Optimization in PRISTINE¶

This document provides a mathematical and algorithmic breakdown of the optimizer used in the PRISTINE framework. The optimizer is designed for maximum-likelihood inference tasks where model parameters are fitted by minimizing a differentiable loss function, typically derived from the negative log-likelihood of observed data under a probabilistic model.

Overview¶

The Optimizer class in optimize.py implements robust gradient-based parameter optimization using the Adam algorithm with adaptive learning rate control and backtracking. It targets the minimization of a differentiable loss function:

\[ \mathcal{L}(\theta) = - \log p(\text{data} \mid \theta) \]

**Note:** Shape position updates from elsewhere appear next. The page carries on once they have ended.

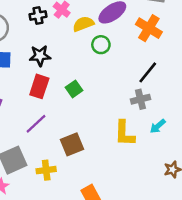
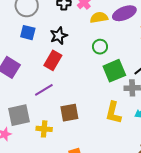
green circle: (101, 45) -> (100, 47), moved
black star: (40, 56) -> (59, 36), turned -30
green square: (74, 89) -> (114, 71), moved, size x1.6

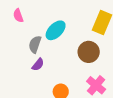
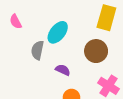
purple semicircle: (38, 65) -> (63, 70), moved, turned -96

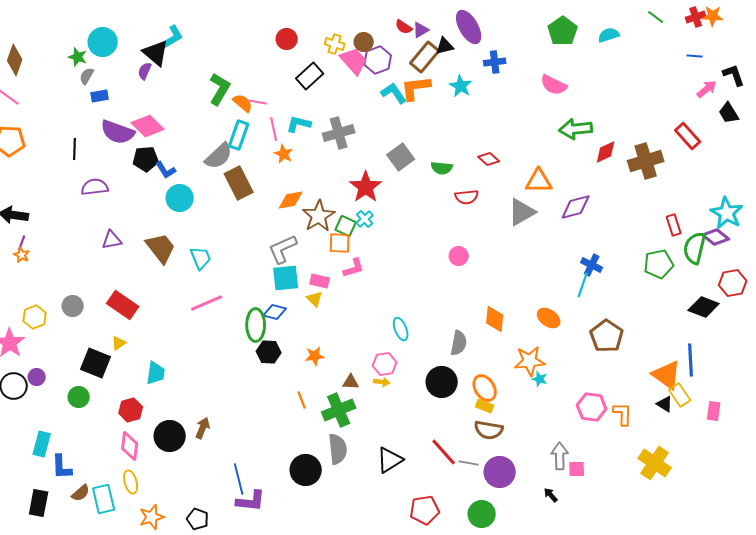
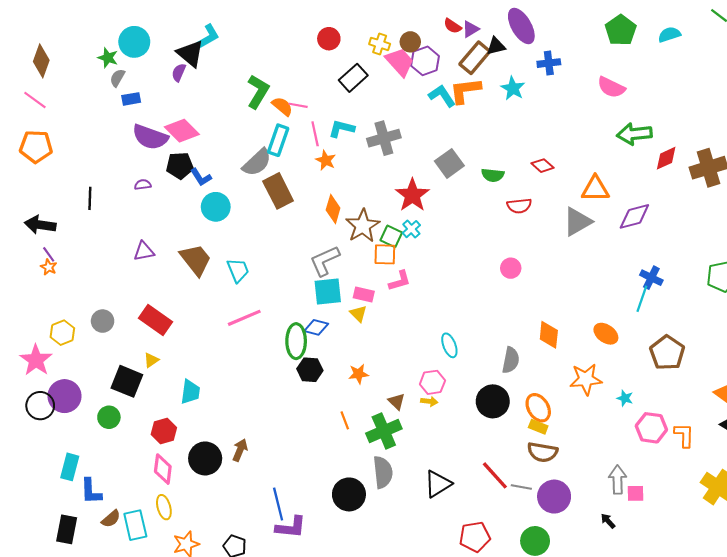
black line: (75, 149) -> (90, 198), moved
purple semicircle: (95, 187) -> (143, 185), moved, size x0.6
orange diamond: (291, 200) -> (333, 209), turned -64
purple line: (22, 243) -> (49, 254), turned -56
purple circle: (37, 377) -> (64, 396), size x1.8
cyan star: (540, 379) -> (625, 398), moved
brown triangle: (351, 382) -> (397, 401), turned 42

where \(\theta \in \mathbb{R}^n\) is the vector of free model parameters. The objective is:

\[ \theta^* = \arg\min_\theta \mathcal{L}(\theta) \]

The optimizer operates in discrete steps and includes: - Adam update rule with momentum and adaptive variance normalization - Learning rate backtracking when \(\mathcal{L}(\theta_{t+1}) > \mathcal{L}(\theta_t) + \varepsilon\) - Early stopping on convergence or too-small learning rate

Mathematical Formulation and Inner Workings¶

1. Objective¶

Given a differentiable model loss \(\mathcal{L}(\theta)\), compute gradients:

\[ g_t = \nabla_\theta \mathcal{L}(\theta_t) \]

2. Adam Update Rule¶

Maintain moving averages of gradient and squared gradient:

\[ \begin{aligned} m_t &= \beta_1 m_{t-1} + (1 - \beta_1) g_t \\ v_t &= \beta_2 v_{t-1} + (1 - \beta_2) g_t^2 \end{aligned} \]

Bias-corrected estimates:

\[ \hat{m}_t = \frac{m_t}{1 - \beta_1^t}, \quad \hat{v}_t = \frac{v_t}{1 - \beta_2^t} \]

Parameter update:

\[ \theta_{t+1} = \theta_t - \alpha \cdot \frac{\hat{m}_t}{\sqrt{\hat{v}_t} + \epsilon} \]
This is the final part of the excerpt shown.